Quem pode garantir que certas atitudes ou características de personalidade (determinadas por nós, "os bons") não fazem parte do caminho de desenvolvimento de um indivíduo? Não há um grande perigo de sermos (egos) julgadores, preconceituosos?

Inúmeras vezes vi, na vida, alguém com uma característica aparentemente má (julgada má, pela maioria), promover desenvolvimento. O oposto também se demonstra em pessoas aparentemente boas que não promovem nenhuma aprendizagem.

Assim, ao acreditarmos que o desenvolvimento deve responder a determinados valores éticos, não estaremos correndo grande risco de impormos uma visão equivocada ao desenvolvimento?

Dando alguns passos para trás, podemos ver a situação de outro ponto de vista. Com maior distanciamento, observamos que historicamente sempre houve sombra social. Espero não ser incorreta ao afirmar que o desenvolvimento da sociedade e da cultura tem levado o homem a se preocupar de maneira crescente com a camada da população que representa a sombra da sociedade, realizando alguns movimentos em direção ao que chamamos de integração da sombra. Mas esse movimento é determinado por quem? Não serão todos esses movimentos, já que ligados a valores morais, dependentes e determinados pelo ego?

O foco da minha pergunta é epistemológico, na medida em que busca entender a natureza da relação entre ego e self. Acho que o assunto é sério, na medida em que somos profissionais da escuta, em primeiro plano. Não temos como função determinar o que bom ou mal para alguém. E com base em quê podemos afirmar que determinadas condutas são construtivas (porque até a destruição faz parte da vida) para o indivíduo, e para a sociedade?

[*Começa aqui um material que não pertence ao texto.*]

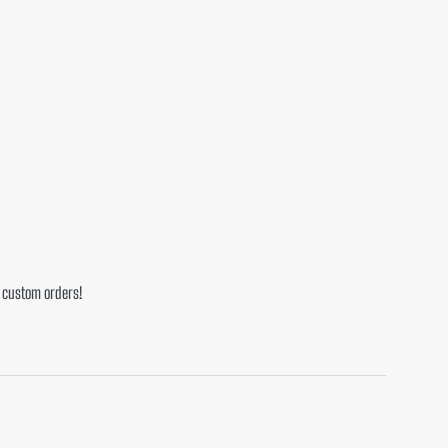
or custom orders!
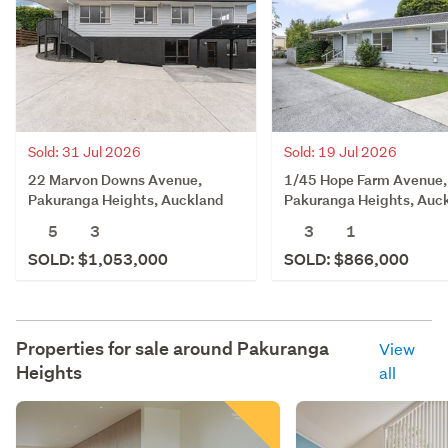
Sold: 31 Jul 2026
Sold: 19 Jul 2026
22 Marvon Downs Avenue,
1/45 Hope Farm Avenue,
Pakuranga Heights, Auckland
Pakuranga Heights, Auc
5
3
3
1
SOLD: $1,053,000
SOLD: $866,000
Properties for sale around
Pakuranga
View
Heights
all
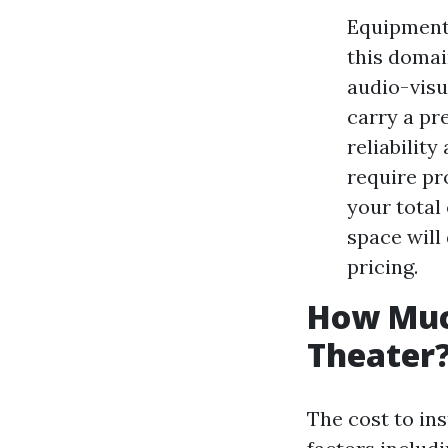
Equipment 
this domai
audio-visu
carry a pr
reliabilit
require pr
your total
space will
pricing.
How Much
Theater
The cost to in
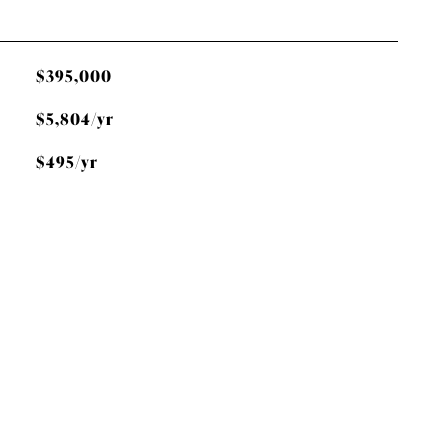
$395,000
$5,804/yr
$495/yr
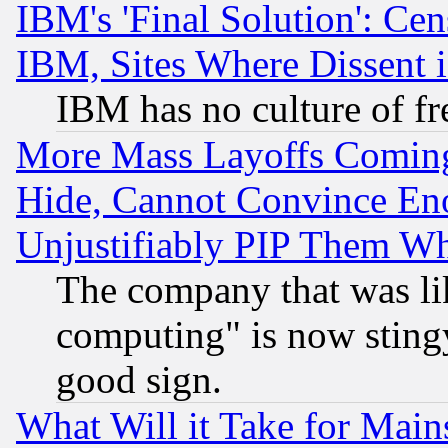
IBM's 'Final Solution': Cen
IBM, Sites Where Dissent 
IBM has no culture of fr
More Mass Layoffs Comin
Hide, Cannot Convince Eno
Unjustifiably PIP Them W
The company that was li
computing" is now stingy
good sign.
What Will it Take for Main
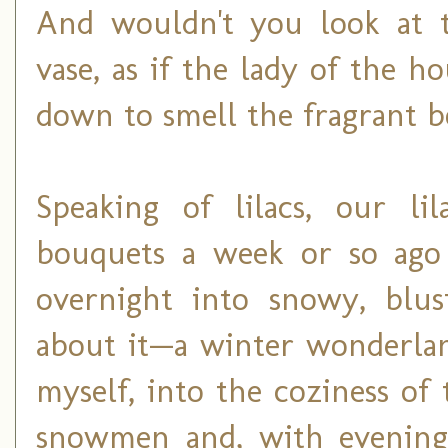
And wouldn't you look at t
vase, as if the lady of the h
down to smell the fragrant 
Speaking of lilacs, our l
bouquets a week or so ag
overnight into snowy, blus
about it—a winter wonderlan
myself, into the coziness of
snowmen and, with evenings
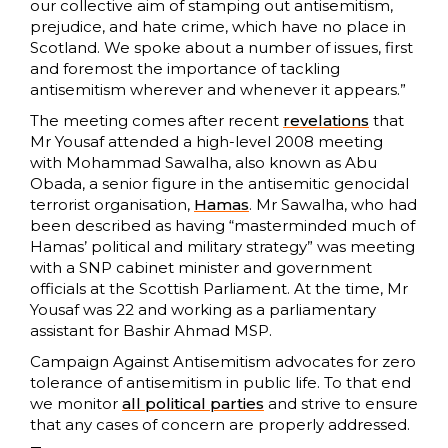
our collective aim of stamping out antisemitism,
prejudice, and hate crime, which have no place in
Scotland. We spoke about a number of issues, first
and foremost the importance of tackling
antisemitism wherever and whenever it appears.”
The meeting comes after recent
revelations
that
Mr Yousaf attended a high-level 2008 meeting
with Mohammad Sawalha, also known as Abu
Obada, a senior figure in the antisemitic genocidal
terrorist organisation,
Hamas
. Mr Sawalha, who had
been described as having “masterminded much of
Hamas’ political and military strategy” was meeting
with a SNP cabinet minister and government
officials at the Scottish Parliament. At the time, Mr
Yousaf was 22 and working as a parliamentary
assistant for Bashir Ahmad MSP.
Campaign Against Antisemitism advocates for zero
tolerance of antisemitism in public life. To that end
we monitor
all political parties
and strive to ensure
that any cases of concern are properly addressed.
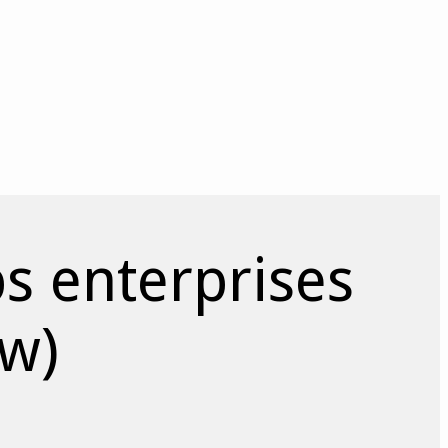
 enterprises
ow)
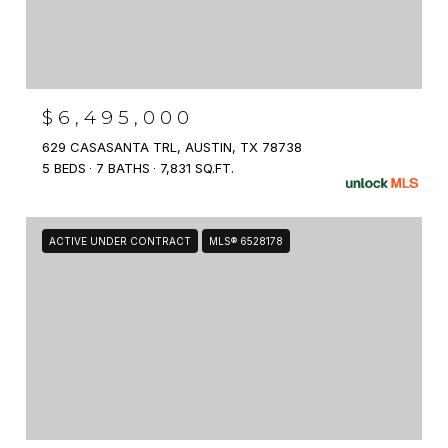
$6,495,000
629 CASASANTA TRL, AUSTIN, TX 78738
5 BEDS
7 BATHS
7,831 SQ.FT.
ACTIVE UNDER CONTRACT
MLS® 6528178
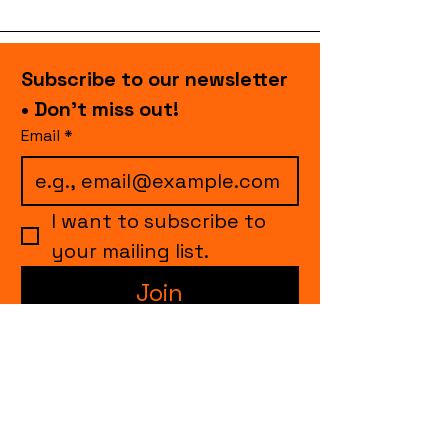
Subscribe to our newsletter 
• Don’t miss out!
Email
*
I want to subscribe to 
your mailing list.
Join
events.cccollective@gmail.com
Explore upcoming shows and events
from Curtain Call Collective, including live
comedy, music, variety performances,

A segunda pergunta parte da vontade de colaborar com esta mesma sociedade. Temos dados para afirmar que um grande número de pessoas se estrutura e cresce em estado de identidade com a sombra. Historicamente isso acontece, e no mundo contemporâneo, é evidente. Nossa sociedade é feita de uma grande parte de pessoas marginais, da reconhecida e permanente população que nasce e vive sem se identificar nem ser identificado com nada do que é considerado bom, pelos valores predominantes.

A minha pergunta é:

Dado que o trabalho no consultório é evidentemente insuficiente para melhorar a relação com a sombra no nível social (digo melhorar, porque só posso visualizar um trabalho de diálogo permanente com a sombra, sem resultados definitivos), a que devemos nos dedicar para acrescentar a esta realidade? Imagino a possibilidade de nos dedicarmos à leitura psicodinâmica na dimensão da sociedade e da cultura, para que possamos ter uma atuação mais efetiva, neste sentido. Não vejo outra maneira de colaborarmos mais. Na resposta a esta pergunta, peço a você comentários a respeito da função e das possibilidades da psicologia analítica no mundo contemporâneo.

Carlos Byington
Apesar de ter tido dificuldade em ler o seu texto, pelo fato do seu computador provavelmente cortar os acentos junto com as vogais acentuadas, passo a responder às suas duas questões:

Na primeira, você questiona a validade de uma pessoa julgar outra ou uma situação como criativa ou defensiva. O meu critério para esse julgamento, como tenho apresentado nas aulas, é a existência, ou não de fixação e defesa na elaboração simbólica. Se não há fixação ou defesa, acredito que a elaboração simbólica está no caminho do Bem. Nesse caso, ela deve ser propiciada pelo Ego o melhor que se possa. Quando há, porém, fixação e defesa, considero que a elaboração simbólica esteja no caminho do Mal. Nesse caso, a fixação e a defesa devem ser elaborados e os símbolos dela resgatados para retornar a elaboração simbólica para o caminho do Bem.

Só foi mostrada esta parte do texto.